-- SUPPLIED MATERIAL follows --

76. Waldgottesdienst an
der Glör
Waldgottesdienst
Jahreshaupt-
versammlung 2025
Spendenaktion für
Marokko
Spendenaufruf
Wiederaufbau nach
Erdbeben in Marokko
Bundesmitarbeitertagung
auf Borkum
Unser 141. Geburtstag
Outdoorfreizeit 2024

-- SUPPLIED MATERIAL concluded --
-- SUPPLIED MATERIAL follows --

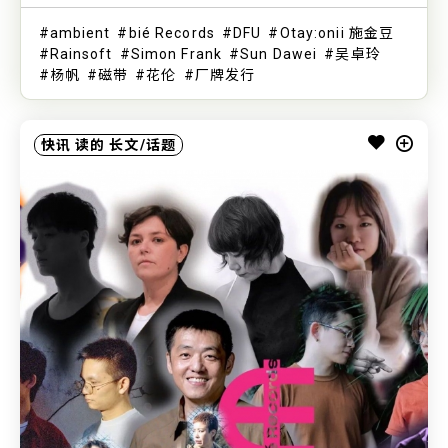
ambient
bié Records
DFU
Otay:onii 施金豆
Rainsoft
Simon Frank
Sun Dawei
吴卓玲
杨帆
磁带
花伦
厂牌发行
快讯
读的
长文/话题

-- SUPPLIED MATERIAL concluded --
-- SUPPLIED MATERIAL follows --

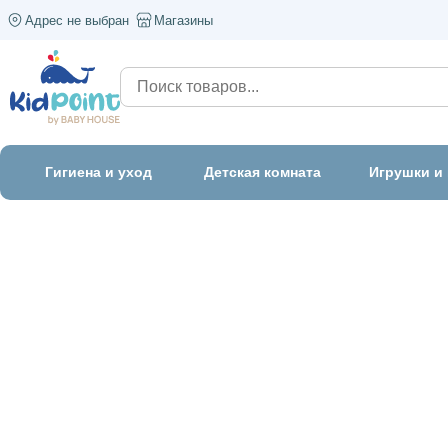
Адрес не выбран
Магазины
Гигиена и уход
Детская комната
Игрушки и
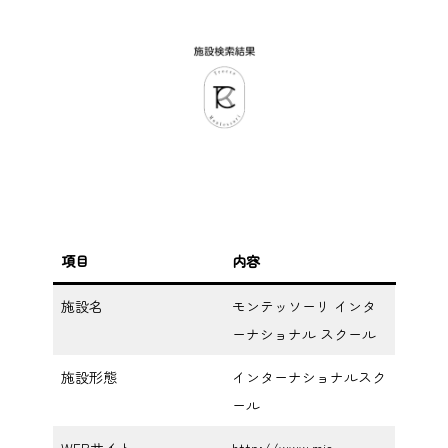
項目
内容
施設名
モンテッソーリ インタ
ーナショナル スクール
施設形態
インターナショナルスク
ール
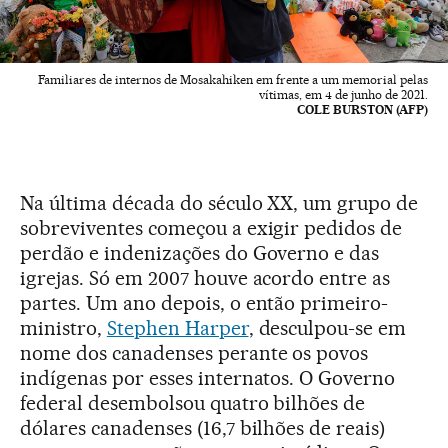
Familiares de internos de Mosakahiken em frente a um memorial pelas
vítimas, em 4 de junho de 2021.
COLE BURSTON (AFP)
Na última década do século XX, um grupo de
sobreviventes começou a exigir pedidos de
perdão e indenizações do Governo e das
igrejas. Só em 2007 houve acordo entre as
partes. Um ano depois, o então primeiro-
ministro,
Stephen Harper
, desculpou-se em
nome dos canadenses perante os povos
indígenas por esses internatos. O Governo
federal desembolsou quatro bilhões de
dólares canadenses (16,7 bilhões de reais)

-- SUPPLIED MATERIAL concluded --

[AIM OF THE TASK]: Wherever the string "Waldgottesdienst" appears in the data above, report the whole line.

[FINISHED EXERCISE]:
76. Waldgottesdienst an
Waldgottesdienst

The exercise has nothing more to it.